Lucas Carlisle

Personal information
- Full name: Lucas Jonathon Carlisle
- Born: 1 June 1988 (age 38) Nottingham, Nottinghamshire, England
- Height: 6 ft 0 in (1.83 m)
- Batting: Left-handed
- Bowling: Right-arm off break

Domestic team information
- 2008: Durham UCCE

Career statistics
| Competition | First-class |
| Matches | 2 |
| Runs scored | 28 |
| Batting average | 14.00 |
| 100s/50s | –/– |
| Top score | 18* |
| Balls bowled | – |
| Wickets | – |
| Bowling average | – |
| 5 wickets in innings | – |
| 10 wickets in match | – |
| Best bowling | – |
| Catches/stumpings | 1/– |
- Source: Cricinfo, 19 August 2011

= Lucas Carlisle =

English cricketer

Lucas Jonathon Carlisle (born 1 June 1988) is an English cricketer. Carlisle is a left-handed batsman who bowls right-arm off break. He was born in Nottingham, Nottinghamshire and was educated at Worksop College.

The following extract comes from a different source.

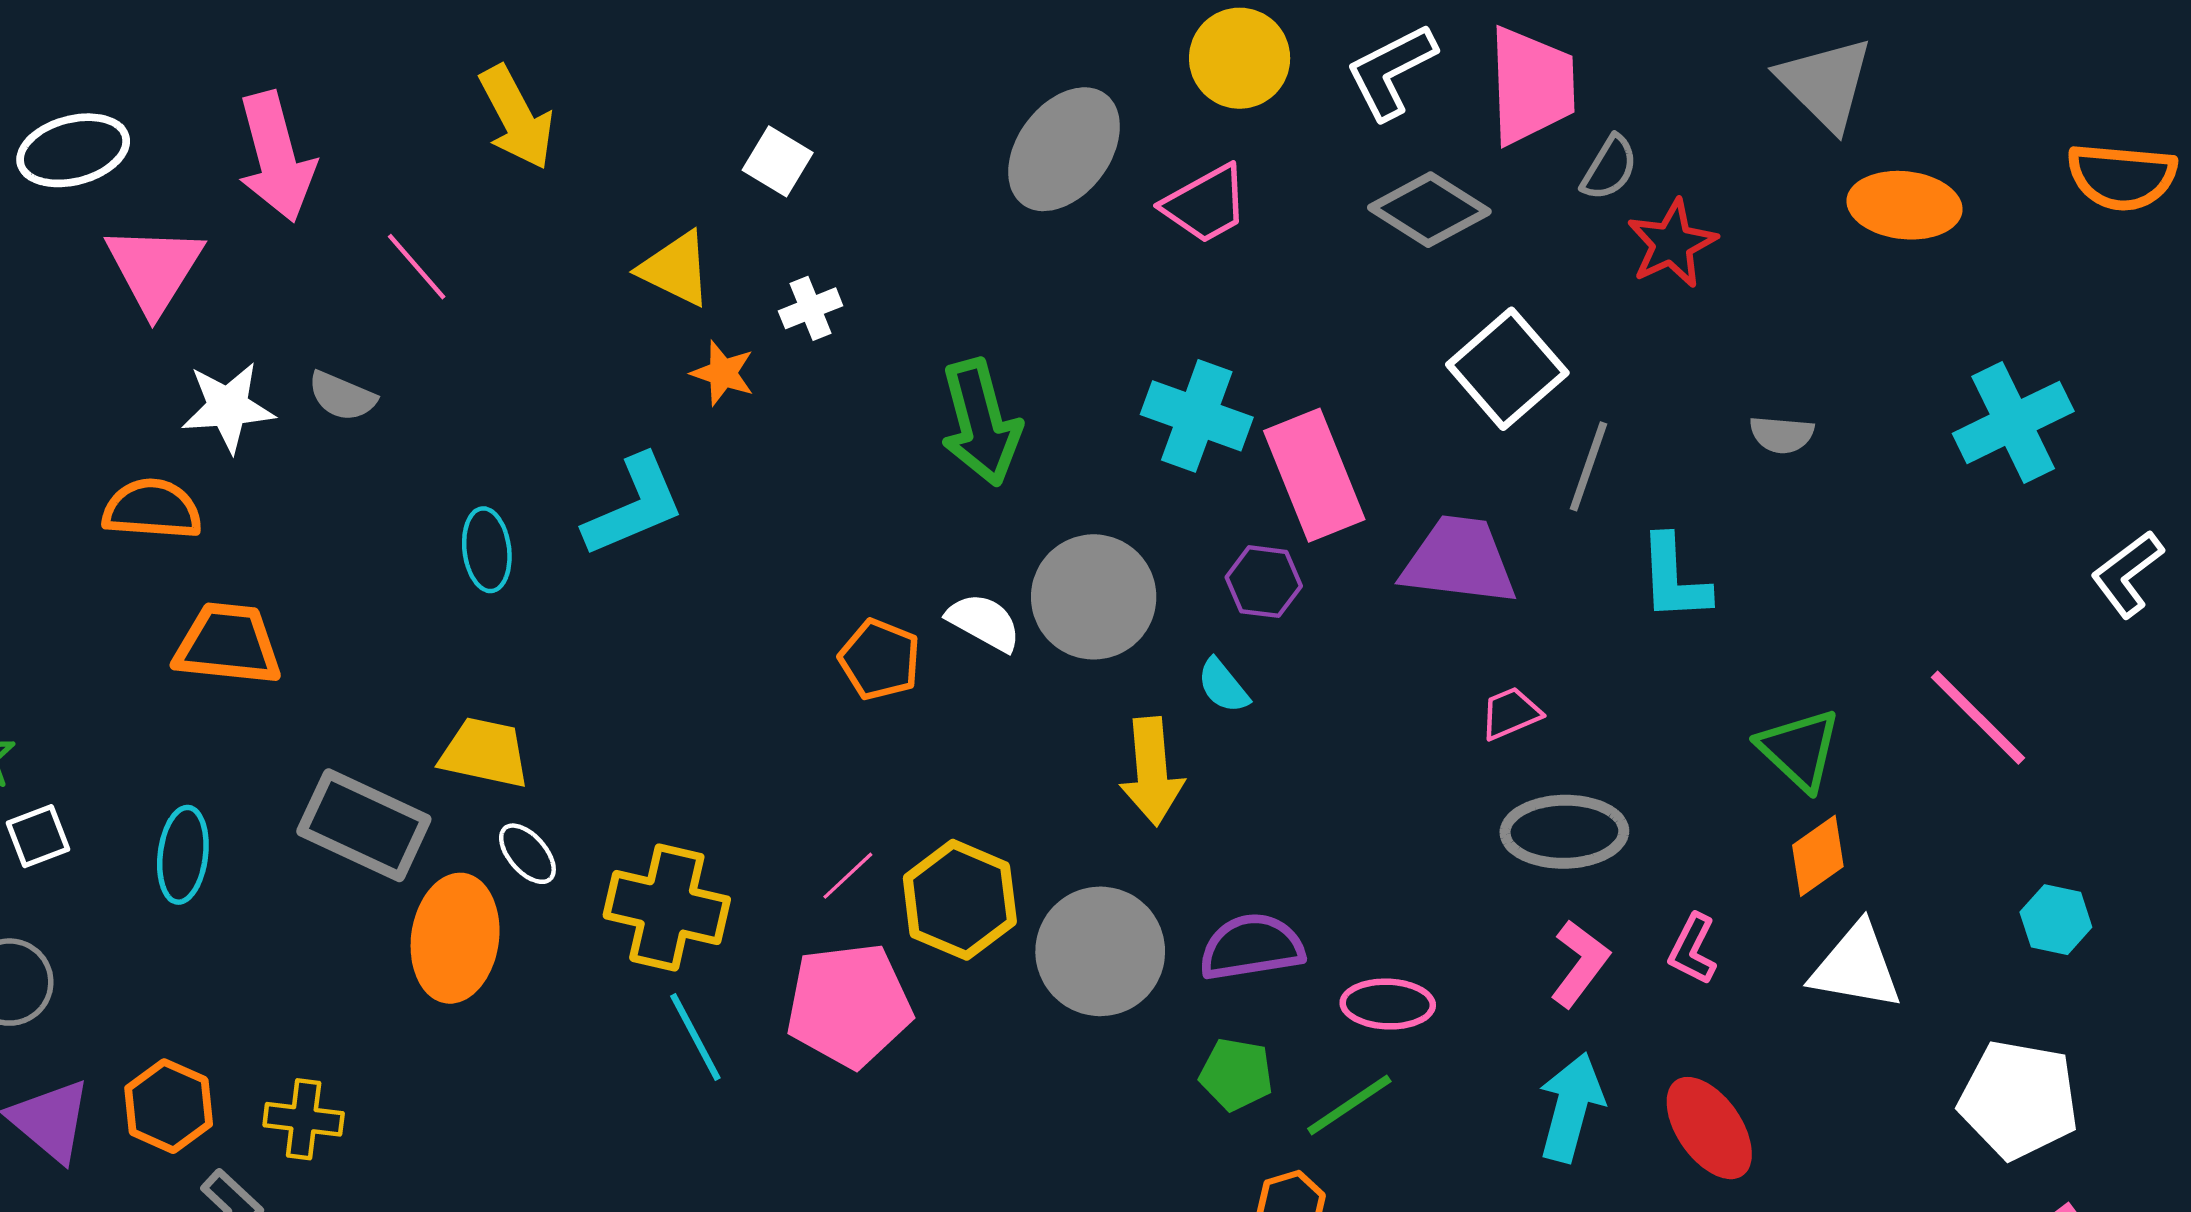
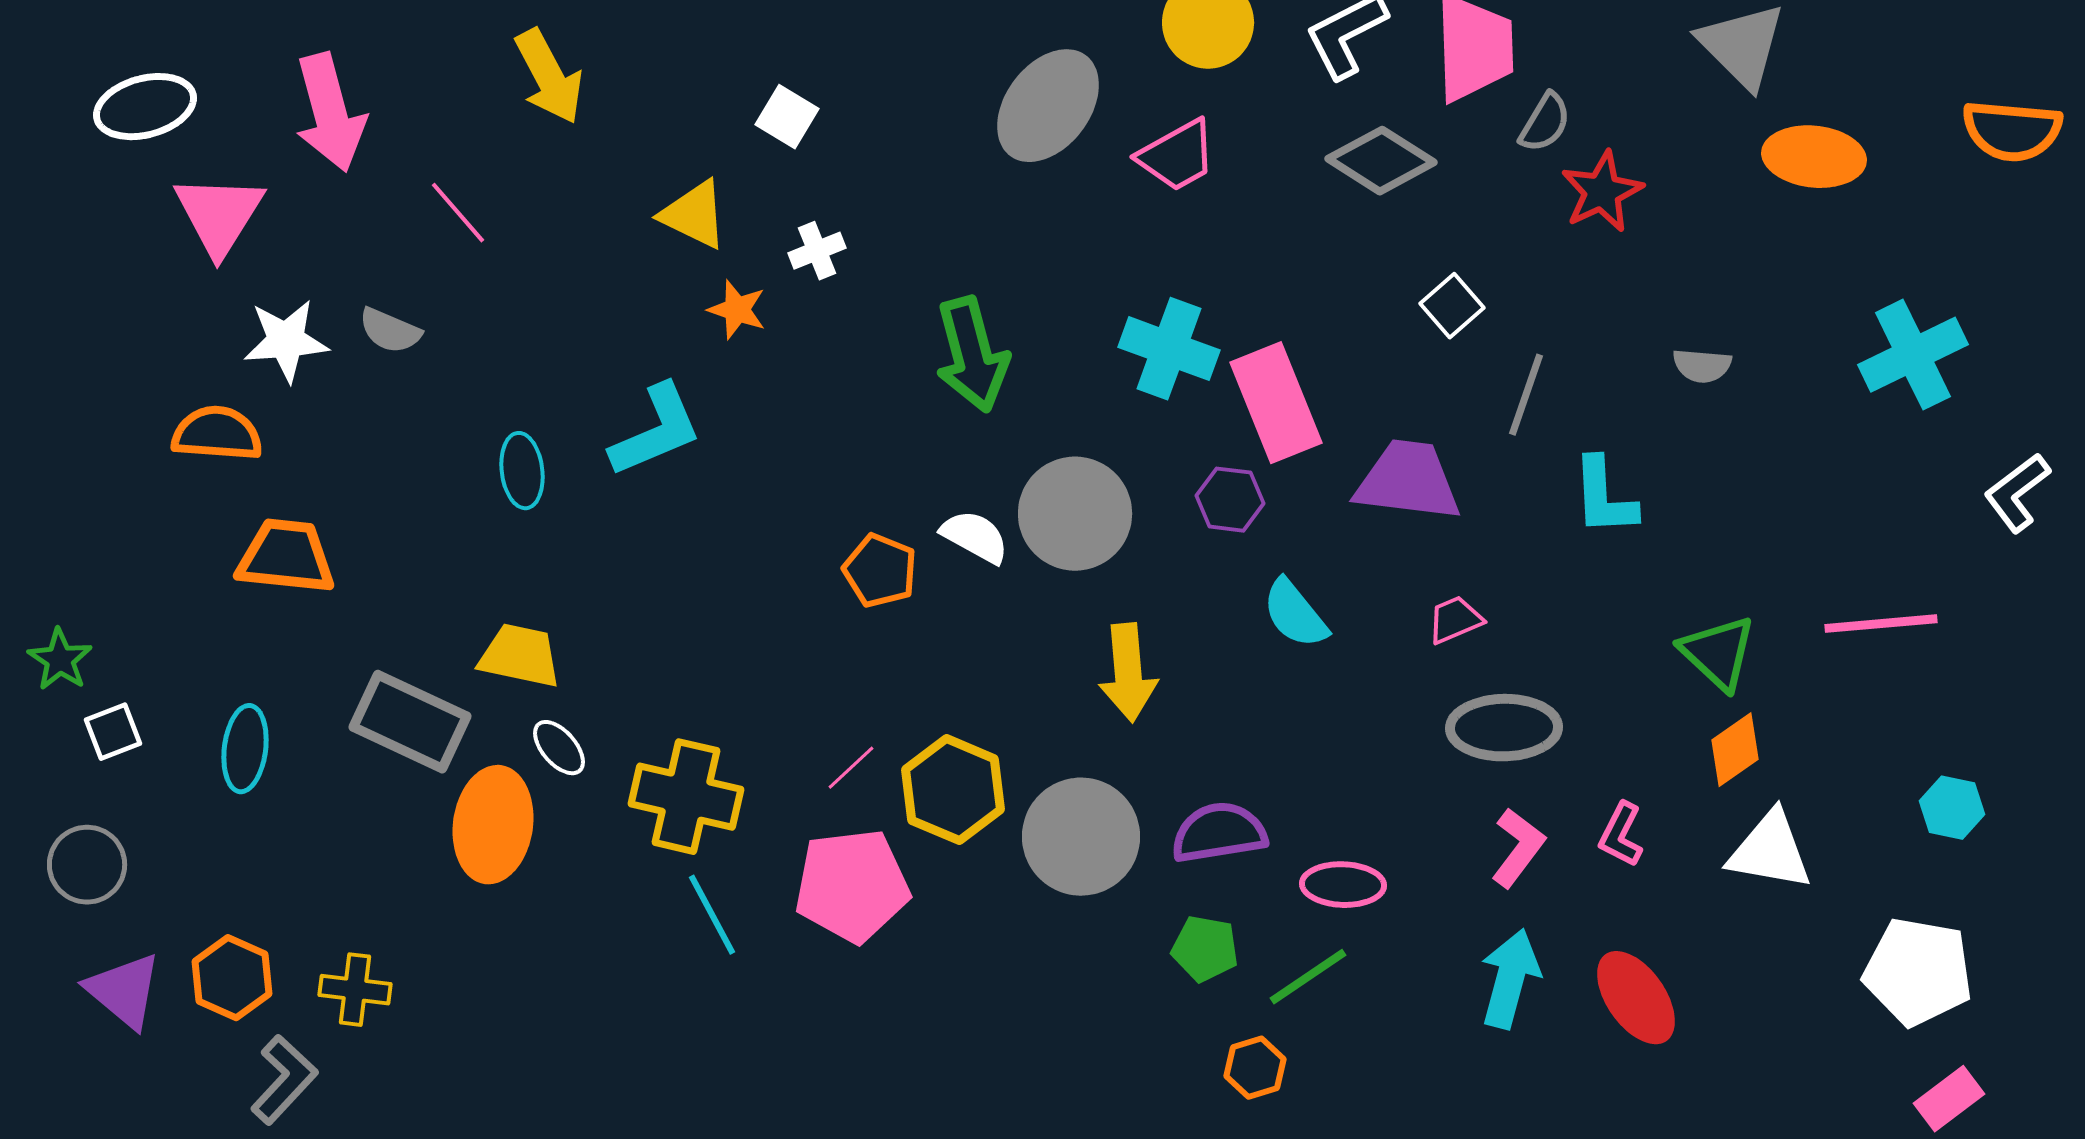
white square: (1507, 369) -> (1452, 306), size x0.6
cyan semicircle: (1223, 686) -> (1295, 614), moved, size x1.4
pink line: (1978, 718) -> (1881, 624), turned -50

While studying for his degree at Durham University, Carlisle made his first-class debut for Durham UCCE against Derbyshire in 2008. He made a further first-class appearances for the university in 2008, against Durham. In his two first-class matches, he scored 28 runs at an average of 14.00, with a high score of 18 not out.